Financial Disclosures/Conflicts of Interest

American Society for Bone and Mineral Research (ASBMR) Disclosures

To ensure that the Society adheres to the highest ethical practices, ASBMR has an ethics committee, consults with experts in health care ethics, and periodically reviews its practices with regard to managing potential conflict of interest.

Although task force members were required to disclose their potential conflicts of interest and their disclosures are published in the original guideline document, ASBMR recognizes that this might not go far enough to demonstrate to some that the final output of the task force is free of all bias. In an effort to address this concern, two additional individuals were assigned to the Atypical Femoral Fractures Task Force—an ethicist and a scientist knowledgeable about the musculoskeletal system who does not work directly on osteoporosis or bisphosphonates or with pharmaceutical companies who make or market bisphosphonates. The role of these individuals was to provide ethical oversight to the work of the task force. Both individuals have verified and attested that they witnessed no commercial bias during the task force's deliberations, during discussions with the pharmaceutical industry, or in the preparation of the final document by the task force.

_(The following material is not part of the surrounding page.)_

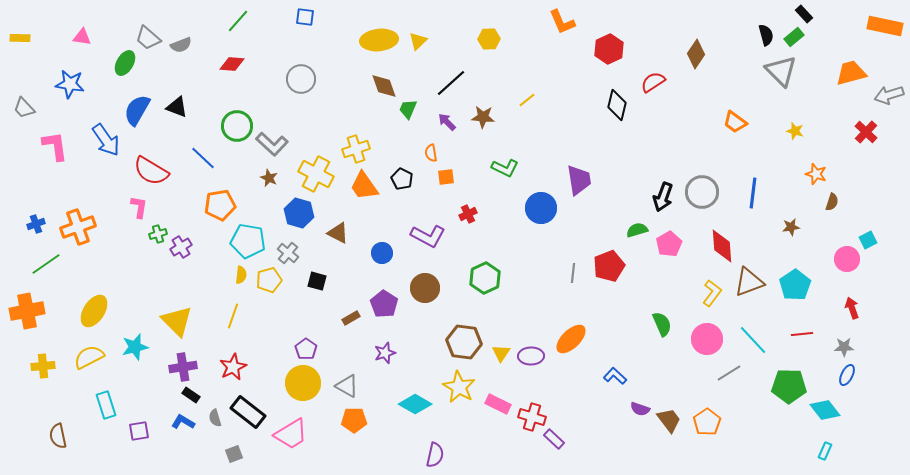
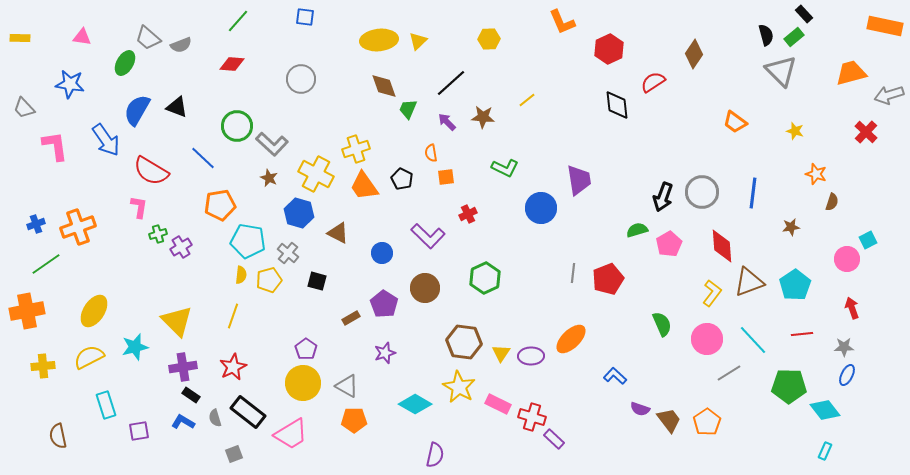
brown diamond at (696, 54): moved 2 px left
black diamond at (617, 105): rotated 20 degrees counterclockwise
purple L-shape at (428, 236): rotated 16 degrees clockwise
red pentagon at (609, 266): moved 1 px left, 13 px down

Task force members' individual conflicts of interest are available in a table in the original guideline document.

Guideline Status

This is the current release of the guideline.

Guideline Availability

Electronic copies: Available from the Journal of Bone and Mineral Research Web site External Web Site Policy.

Availability of Companion Documents

None available

Patient Resources

None available

NGC Status

This NGC summary was completed by ECRI Institute on November 6, 2012. The information was verified by the guideline developer on December 5, 2012.